July, 30, 2019, Mainz--Max Planck Institute for Polymer Research (MPI-P)の研究チームは、新設計OLED開発に成功した。OLEDの層数をわずか1に減らすことができた。将来的には、これにより発光ダイオードはインクジェットプリンターでプリントできるようになる。開発されたダイオードの初のプロトタイプは、光度と効率ですでに現在の市販OLEDに匹敵している。
有機発光ダイオードは、もはや半導体材料ガリウムを含む化合物で構成されてはいない。いわゆる有機化合物であり、炭素が主成分。しかし、従来のLEDsと比べると、OLEDの光度と寿命は、現在、低い。このため、現在の研究分野が存在する。
Gert-Jan Wetzelaer をリーダーとするMPI-Pの研究チームは、新しいOLED概念を開発した。現在、OLEDは、様々な薄い層で構成されている。その一部は、電荷の伝送に利用され、他の層は光が生成される活性層に電子を効率よく注入するために利用される。こうして現在のOLEDの構成は、簡単に5~7層になる。研究チームは、2つの電極で電気を供給する単層構成のOLEDを開発した。これは、OLEDの製造を簡素化し、プリンタブルディスプレイへの道を開く。
初のプロトタイプで、研究チームは、わずか2.9Vで、1万カンデラ/m2を発光する輝度を生成することができた。これは、最新スクリーンの光度の約100倍に相当する。このような低電圧でそうした高光度達成は、現在のOLEDの最高記録である。研究チームの計測によると外部量子光率は19%。これは、供給された電気エネルギーの19%が、見る人の方へ出力される光に変換されることを意味する。また、この値でOLEDプロトタイプは、現在の5~7層以上で構成されるOLEDに競争することができる。

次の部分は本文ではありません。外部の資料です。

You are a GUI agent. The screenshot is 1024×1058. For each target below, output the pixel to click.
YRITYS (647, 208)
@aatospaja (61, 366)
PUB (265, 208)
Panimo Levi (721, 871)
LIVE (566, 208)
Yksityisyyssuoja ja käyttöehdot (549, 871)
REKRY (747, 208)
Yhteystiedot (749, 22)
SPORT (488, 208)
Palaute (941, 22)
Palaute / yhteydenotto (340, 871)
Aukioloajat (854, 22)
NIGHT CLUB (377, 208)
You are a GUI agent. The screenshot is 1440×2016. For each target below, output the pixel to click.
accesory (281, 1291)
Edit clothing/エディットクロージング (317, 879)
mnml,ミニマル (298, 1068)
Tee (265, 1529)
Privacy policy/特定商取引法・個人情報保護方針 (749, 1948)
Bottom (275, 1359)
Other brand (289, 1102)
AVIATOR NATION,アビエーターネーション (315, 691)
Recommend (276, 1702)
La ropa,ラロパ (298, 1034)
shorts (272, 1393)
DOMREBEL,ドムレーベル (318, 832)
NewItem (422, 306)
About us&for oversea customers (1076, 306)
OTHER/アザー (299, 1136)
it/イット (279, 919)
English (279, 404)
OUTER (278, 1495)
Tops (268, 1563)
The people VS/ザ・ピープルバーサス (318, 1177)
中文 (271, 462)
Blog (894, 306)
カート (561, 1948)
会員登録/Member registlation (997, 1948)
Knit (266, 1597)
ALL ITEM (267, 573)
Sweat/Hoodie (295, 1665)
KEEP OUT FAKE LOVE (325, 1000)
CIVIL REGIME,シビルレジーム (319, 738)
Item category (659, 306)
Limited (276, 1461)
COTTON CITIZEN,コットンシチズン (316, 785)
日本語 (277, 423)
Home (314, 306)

連続動作では、研究チームは、最新のディスプレイの10倍に相当する輝度で、いわゆるLT50寿命、約2000時間を計測することができた。この時間内に、最初の光度は、その値が50%減となった。
「将来的には、そのコンセプトをさらに改善し、一段と長寿命を達成する。そのコンセプトは、産業目的に使用可能であるという意味だ」とWetzelaerは話している。研究チームは、新開発の単層コンセプト、複雑さ低減OLEDは、いずれ光度低減に関係するプロセスの同定と改善に貢献すると考えている。
チームは、「熱活性化遅延傾向」(TADF)に基づいた発光層を利用している。この物理原理は、数10年前から知られていたが、OLED研究の焦点になったのは約10年前。電気エネルギーの光への効率的変換が日本で実証され、それ以来、研究チームは、TADFベースOLED作製に取り組んでいた。これらが、現在のOLEDで利用されているレアアース金属を含む高価な分子複合体を必要としないからである。
研究成果は、Nature PHotonicsに発表された。